Questa difficile condizione ha, purtroppo, trovato terreno fertile in una Sanità che ha ridotto all’osso il numero di infermieri presenti nei luoghi di cura. Un impoverimento contabile che non era stato, almeno sino a marzo scorso, compreso dalle persone bisognose di cura.

La nostra difficoltà più grossa era diventata trovare il tempo per la gentilezza. Oggi abbiamo ostinatamente e fortemente voluto riappropriarci di questa nostra competenza non tecnica. Siamo bravi Professionisti? Sì, lo siamo e lo abbiamo dimostrato donando amore e gentilezza, mostrando passione e consapevolezza, dispensando sorrisi anche nei momenti più difficili. Ma anche sapendoci adattare a tempi e ritmi di lavoro particolarmente pesanti e stressanti; tanti di Voi si sono dovuti reinventare una professione che avevano smarrito o mai incontrato.

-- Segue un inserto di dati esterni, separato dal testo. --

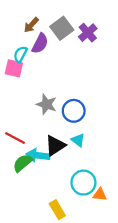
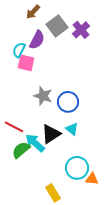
brown arrow: (31, 25) -> (33, 12), moved
pink square: (14, 68) -> (26, 63), moved
cyan arrow: (38, 155) -> (35, 143), turned 35

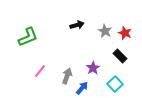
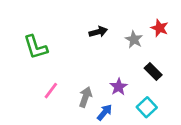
red star: (125, 33) -> (160, 28), moved
green L-shape: (28, 37) -> (36, 47), turned 95

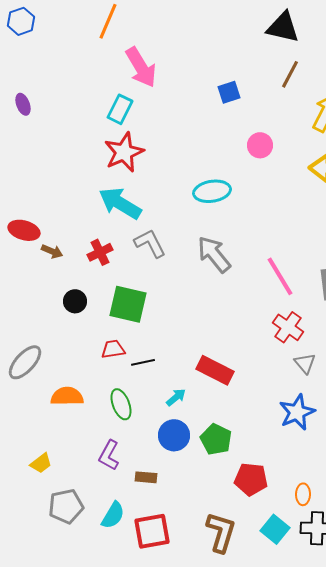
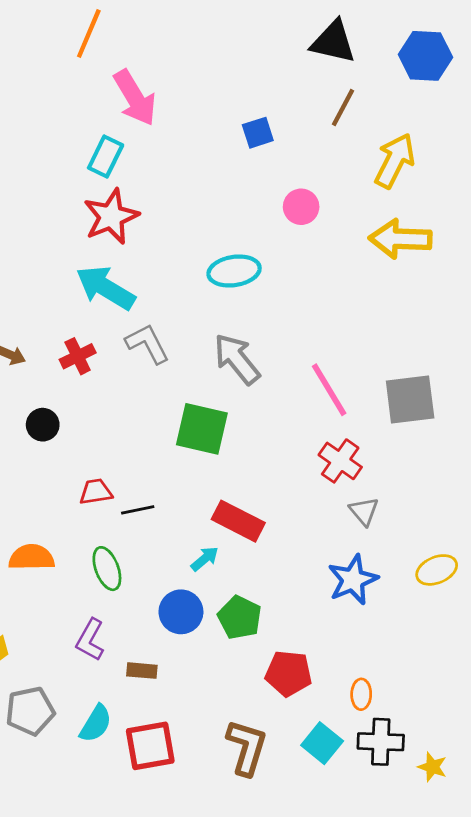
green square: (128, 304) -> (202, 429), moved
cyan arrow: (176, 397) -> (205, 559), moved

Quante/i colleghe/i sono passati da una Sala Operatoria a una T.I. e quante/i provenivano da un’attività ambulatoriale? Nel momento del maggior bisogno siamo stati capaci di mettere in pratica tutto quel sapere, quelle competenze tecniche che non ricordavamo neanche più di possedere.

Abbiamo saputo interpretare alla perfezione il ruolo di chi è a conoscenza che i processi di cura, per risultare efficaci, abbisognano di competenze tecniche e non.

Finita l’apocalisse nessuno si aspetti grandi cose da uno Stato che è povero e/o da governanti o parlamentari che hanno la memoria corta. Ci vorranno anni prima che la nostra economia si ristabilizzi verso indici di positività. Gli aiuti europei serviranno a scongiurare, speriamo, il default della nostra economia. Economicamente, almeno adesso, non vi sarà alcun importante cambiamento per noi, ma la nostra capacità di risultare fondamentali nei luoghi e nei processi di cura risulterà un buon viatico verso un giusto riconoscimento sociale corredato da un altrettanto adeguato riconoscimento economico.

Ma tutto ciò sarò merito vostro, unicamente vostro, di chi ha passato in trincea i momenti più difficili di questa vicenda. Tanti altri saliranno sul carrozzone dei “vincitori”, la storia, con la esse minuscola, dice questo, purtroppo.